Many of us acknowledge the benefits of regular exercise yet struggle to incorporate it into our lives. Despite numerous campaigns by health organisations like the World Health Organisation and the Australian Government, approximately 85% of people fail to meet physical activity recommendations. Knowledge alone does not motivate us to exercise, and various factors make it challenging to establish a regular exercise routine.

At Monash University’s BrainPark, a team of experts, including exercise physiologists, psychologists, and clinical neuroscientists, understand that adopting exercise as a lifestyle choice is a personal and complex process. Drawing from behavioural research and practical experience, BrainPark offers valuable tips to empower individuals in their physical activity journey, going beyond the physical aspects to promote mental reflections.
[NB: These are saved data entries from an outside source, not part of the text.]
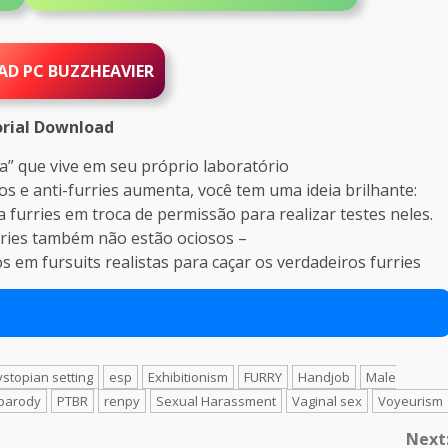
AD PC
BUZZHEAVIER
rial Download
a” que vive em seu próprio laboratório
s e anti-furries aumenta, você tem uma ideia brilhante:
furries em troca de permissão para realizar testes neles.
rries também não estão ociosos –
os em fursuits realistas para caçar os verdadeiros furries
ystopian setting
esp
Exhibitionism
FURRY
Handjob
Male
parody
PTBR
renpy
Sexual Harassment
Vaginal sex
Voyeurism
Next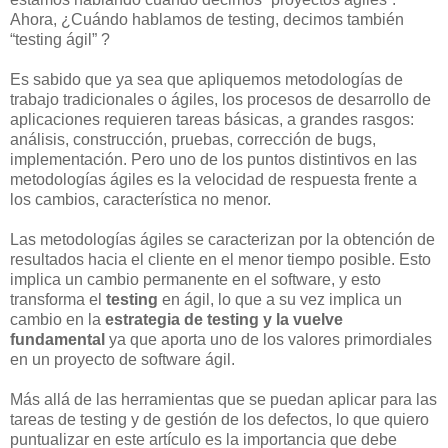
Ahora, ¿Cuándo hablamos de testing, decimos también
“testing ágil” ?
Es sabido que ya sea que apliquemos metodologías de
trabajo tradicionales o ágiles, los procesos de desarrollo de
aplicaciones requieren tareas básicas, a grandes rasgos:
análisis, construcción, pruebas, corrección de bugs,
implementación. Pero uno de los puntos distintivos en las
metodologías ágiles es la velocidad de respuesta frente a
los cambios, característica no menor.
Las metodologías ágiles se caracterizan por la obtención de
resultados hacia el cliente en el menor tiempo posible. Esto
implica un cambio permanente en el software, y esto
transforma el
testing
en ágil, lo que a su vez implica un
cambio en la
estrategia de testing y la vuelve
fundamental
ya que aporta uno de los valores primordiales
en un proyecto de software ágil.
Más allá de las herramientas que se puedan aplicar para las
tareas de testing y de gestión de los defectos, lo que quiero
puntualizar en este artículo es la importancia que debe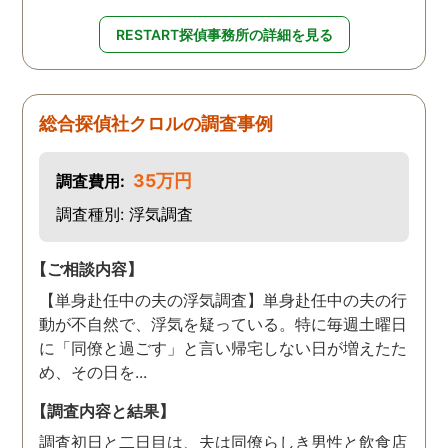
RESTART探偵事務所の詳細を見る
総合探偵社クロルの調査事例
35万円
調査費用:
調査種別: 浮気調査
【ご相談内容】
【単身赴任中の夫の浮気調査】単身赴任中の夫の行
動が不自然で、浮気を疑っている。特に毎週土曜日
に「同僚と過ごす」と言い帰宅しない日が増えたた
め、その日を...
【調査内容と結果】
調査初日と二日目は、夫は同僚らしき男性と飲食店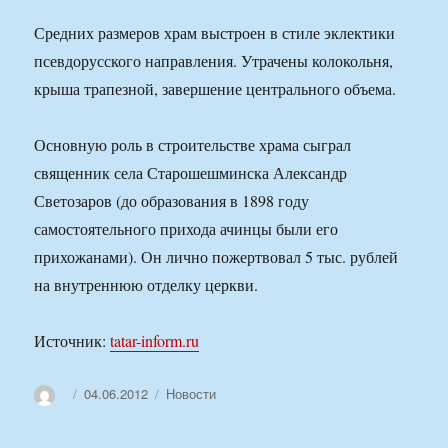
Средних размеров храм выстроен в стиле эклектики
псевдорусского направления. Утрачены колокольня,
крыша трапезной, завершение центрального объема.
Основную роль в строительстве храма сыграл
священник села Старошешминска Александр
Светозаров (до образования в 1898 году
самостоятельного прихода ачинцы были его
прихожанами). Он лично пожертвовал 5 тыс. рублей
на внутреннюю отделку церкви.
Источник:
tatar-inform.ru
Автор
Опубликовано
Рубрики
04.06.2012
Новости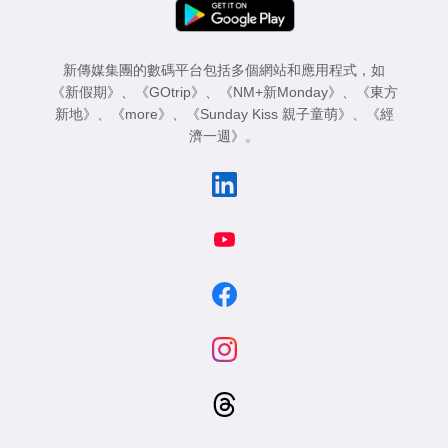
新傳媒集團的數碼平台包括多個網站和應用程式，如
《新假期》
、
《GOtrip》
、
《NM+新Monday》
、
《東方
新地》
、
《more》
、
《Sunday Kiss 親子童萌》
、
《經
濟一週》
。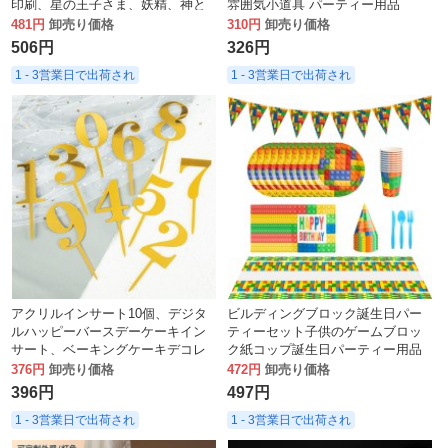
印刷、星の王子さま、妖精、神と
雰囲気小道具 パーティー用品
女神、ハッピーバースデーの卸売
481円
卸売り価格
310円
卸売り価格
506円
326円
1 - 3営業日で出荷され
1 - 3営業日で出荷され
アクリルインサート10個、デジタ
ビルディングブロック誕生日パー
ルハッピーバースデーケーキイン
ティーセット子供のゲームブロッ
サート、ベーキングケーキデコレ
ク紙コップ誕生日パーティー用品
ーションオーナメント。
使い捨て誕生日食器工場
376円
卸売り価格
472円
卸売り価格
396円
497円
1 - 3営業日で出荷され
1 - 3営業日で出荷され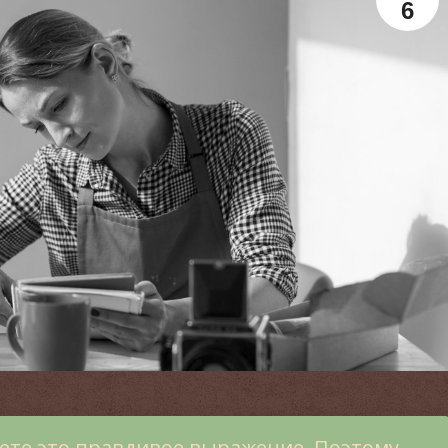
6
наете это правдивое выражение. Поэтому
Brainpark’s Top Tips for Regular Exercise

  1. Reflect on your WHY: Understanding your core purpose, goals, and ambitions regarding physical activity is crucial. Your relationship with exercise can extend beyond mere frequency. For example, you might exercise to be a role model for your family, improve your mood and stress management, enhance cognitive abilities, or experience greater physical and mental vitality. Before deciding on specific exercises, identify your WHY. Regularly reflect on it, write it down, or find an image that symbolises it as a daily inspiration and reminder. Your WHY will serve as a motivational touchstone to overcome common barriers to exercise.
  2. Reflect on your WHAT: When starting your journey toward an active lifestyle, prioritise activities that are sustainable. The key factor in choosing exercise is finding something you can do regularly and enjoy. This may involve a combination of activities. Consider what exercise ingredients have worked for you in the past and what hasn’t. For example, if you enjoy socialising, pair it with exercise by walking with a friend or initiating a jogging challenge with a neighbour. If your job keeps you busy, schedule exercise on your least hectic days, such as weekends. If accessing a gym is challenging, opt for regular walks or runs, which are accessible and require minimal financial investment.
  3. Make small, easy changes: Incorporating exercise into your existing lifestyle is more likely to lead to regularity than making drastic changes. Start with manageable adjustments and gradually increase your activity level over time. For instance, increasing exercise frequency over several months is more sustainable and rewarding than attempting to go from zero days per week to seven and then quitting due to an inability to maintain that intensity.
  4. Be patient: Focus on consistency, not perfection. Exercising “imperfectly” for decades far outweighs sporadic periods of “perfect” exercise. Building a physically active lifestyle is a long-term endeavour. The health benefits of regular exercise are significant compared to infrequent, intense workouts. If faced with a choice between a 30-minute walk after dinner on weekdays or an occasional intense gym session, prioritise consistency by choosing the walk.
  5. Embrace adaptability: There will always be reasons to skip exercise—fatigue, weather conditions, time constraints, etc. Having pre-prepared plans to navigate these obstacles increases the likelihood of staying active. Create and reflect on “if-then” plans. For example, if you’re tired, opt for a walk instead of a jog (adjusting intensity or duration). If it’s raining and your outdoor activity is cancelled, switch to a yoga class (altering the exercise environment). If you’re short on time, choose a 15-minute online session instead of a 30-minute one (committing to a time that suits your availability).
  6. Seek professional guidance: If you’re unsure about the best exercise strategy for you, consult a local exercise professional. While there may be initial out-of-pocket expenses, their guidance can significantly enhance your self-management skills in the long term.